Incident workflow and prioritisation
Read more: Tuning the security analysts
Even when a SOC analyst has the tools to identify and analyse an attack, if they are unable to prioritise an incident, they may be sacrificing the forest for a tree. A common complaint from SOC managers is that they want their already great teams to focus on the top issues in order to provide the business with more value.
SOCs that can wear the advanced title do this and more. The combination of increased visibility and analysis already provides the SOC analyst with the tools to be more effective, but to go further, but an advanced SOC goes further, offering a workflow to prioritise the most important incidents, provide an audit trail, and provides the analyst the ability to go into as much or as little investigative depth as necessary.
A simple workflow provides analysts of all levels with the clear business rules on what incidents they are required to investigate, how to escalate these, and importantly the order in which to do so to minimise the risk to the business. From within their workflow, analysts should be able to begin their investigation without having to go to a third party tool or device, with clear instructions or recommendations on what kind of activity has been suspected.

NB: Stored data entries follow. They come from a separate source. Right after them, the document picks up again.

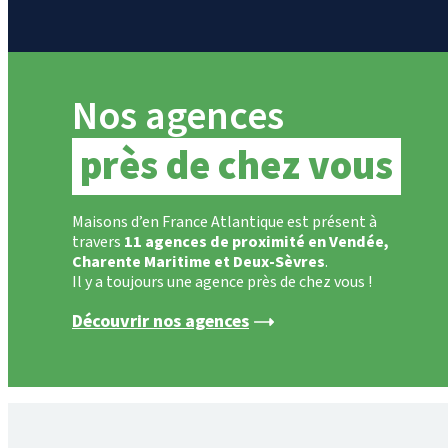
Nos agences
près de chez vous
Maisons d’en France Atlantique est présent à
travers
11 agences de proximité en Vendée,
Charente Maritime et Deux-Sèvres
.
Il y a toujours une agence près de chez vous !
Découvrir nos agences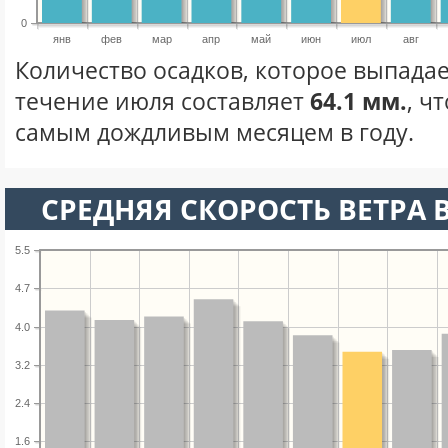
0
янв
фев
мар
апр
май
июн
июл
авг
Количество осадков, которое выпадае
течение июля составляет
64.1 мм.
, ч
самым дождливым месяцем в году.
СРЕДНЯЯ СКОРОСТЬ ВЕТРА 
5.5
4.7
4.0
3.2
2.4
1.6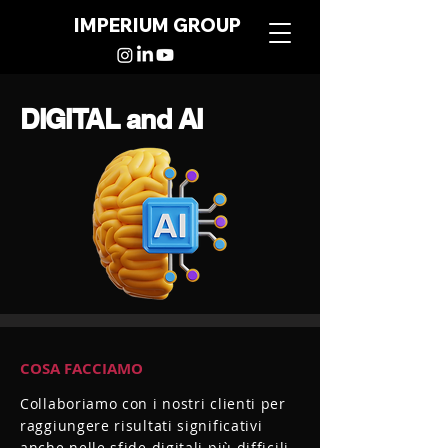
IMPERIUM GROUP
DIGITAL and AI
COSA FACCIAMO
Collaboriamo con i nostri clienti per
raggiungere risultati significativi
anche nelle sfide digitali più difficili.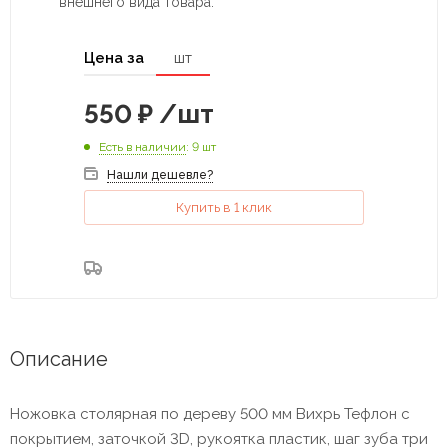
внешнего вида товара.
Цена за
шт
550
₽
/шт
Есть в наличии
: 9 шт
Нашли дешевле?
Купить в 1 клик
Описание
Ножовка столярная по дереву 500 мм Вихрь Тефлон с
покрытием, заточкой 3D, рукоятка пластик, шаг зуба три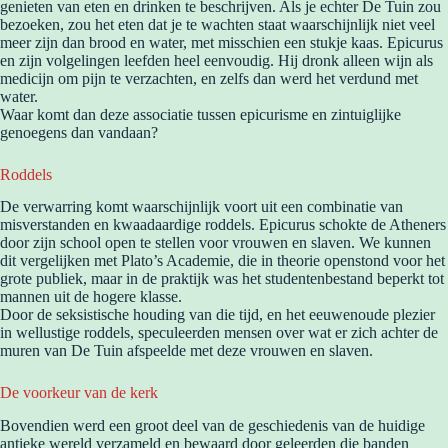
genieten van eten en drinken te beschrijven. Als je echter De Tuin zou
bezoeken, zou het eten dat je te wachten staat waarschijnlijk niet veel
meer zijn dan brood en water, met misschien een stukje kaas. Epicurus
en zijn volgelingen leefden heel eenvoudig. Hij dronk alleen wijn als
medicijn om pijn te verzachten, en zelfs dan werd het verdund met
water.
Waar komt dan deze associatie tussen epicurisme en zintuiglijke
genoegens dan vandaan?
Roddels
De verwarring komt waarschijnlijk voort uit een combinatie van
misverstanden en kwaadaardige roddels. Epicurus schokte de Atheners
door zijn school open te stellen voor vrouwen en slaven. We kunnen
dit vergelijken met Plato’s Academie, die in theorie openstond voor het
grote publiek, maar in de praktijk was het studentenbestand beperkt tot
mannen uit de hogere klasse.
Door de seksistische houding van die tijd, en het eeuwenoude plezier
in wellustige roddels, speculeerden mensen over wat er zich achter de
muren van De Tuin afspeelde met deze vrouwen en slaven.
De voorkeur van de kerk
Bovendien werd een groot deel van de geschiedenis van de huidige
antieke wereld verzameld en bewaard door geleerden die banden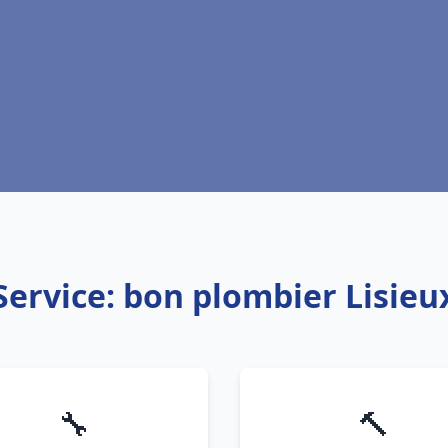
Service: bon plombier Lisieu
🔧
🔨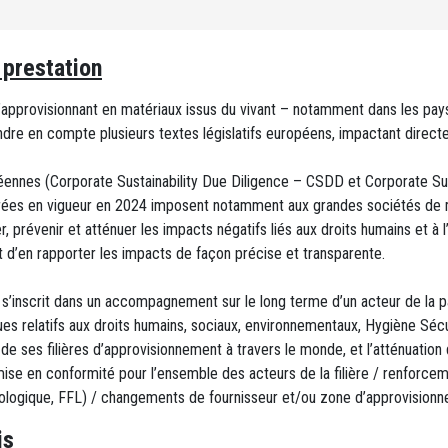
 prestation
’approvisionnant en matériaux issus du vivant – notamment dans les p
dre en compte plusieurs textes législatifs européens, impactant directe
ennes (Corporate Sustainability Due Diligence – CSDD et Corporate Sus
rées en vigueur en 2024 imposent notamment aux grandes sociétés de 
er, prévenir et atténuer les impacts négatifs liés aux droits humains et à
et d’en rapporter les impacts de façon précise et transparente.
 s’inscrit dans un accompagnement sur le long terme d’un acteur de la 
sques relatifs aux droits humains, sociaux, environnementaux, Hygiène Sé
 de ses filières d’approvisionnement à travers le monde, et l’atténuation
mise en conformité pour l’ensemble des acteurs de la filière / renforc
biologique, FFL) / changements de fournisseur et/ou zone d’approvisionn
is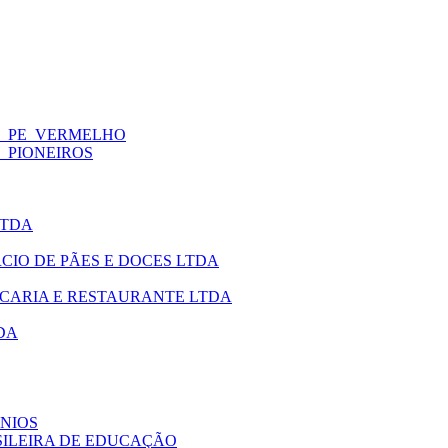
_-_PE_VERMELHO
-_PIONEIROS
LTDA
RCIO DE PÃES E DOCES LTDA
ASCARIA E RESTAURANTE LTDA
DA
ÍNIOS
ASILEIRA DE EDUCAÇÃO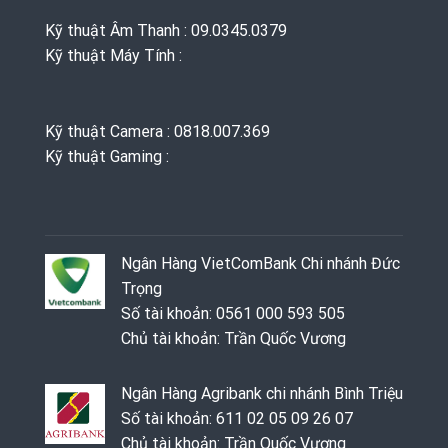
Kỹ thuật Âm Thanh : 09.0345.0379
Kỹ thuật Máy Tính :
Kỹ thuật Camera : 0818.007.369
Kỹ thuật Gaming ‭: ‬
Ngân Hàng VietComBank Chi nhánh Đức
Trọng
Số tài khoản: 0561 000 593 505
Chủ tài khoản: Trần Quốc Vương
Ngân Hàng Agribank chi nhánh Bình Triệu
Số tài khoản: 611 02 05 09 26 07
Chủ tài khoản: Trần Quốc Vương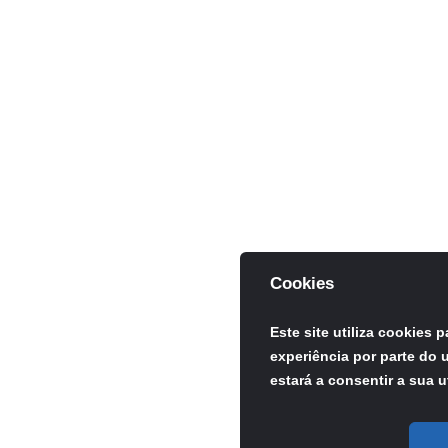
Cookies
Este site utiliza cookies 
experiência por parte do u
estará a consentir a sua u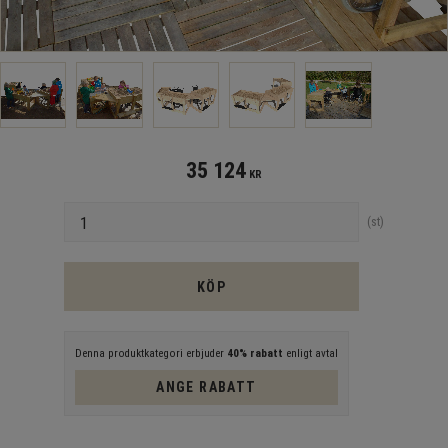
35 124
KR
Antal
st
KÖP
Denna produktkategori erbjuder
40% rabatt
enligt avtal
ANGE RABATT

To assist the analyst, information at the time of the attack needs to be available. While the traditional SOC might provide basic logging to reveal basic metadata, an advanced SOC must be able to present the analyst with full packet inspection, instantly provide them with the scope of the attack without the need to manually interrogate each device, and show what information may have been affected.
This combination of visibility, analysis and action is what makes a SOC advanced. Most importantly, however, it is what allows an analyst to answer the CEO's most pressing incident response questions in the minimal amount of time: "How did they get in, what did they do, and are we safe?"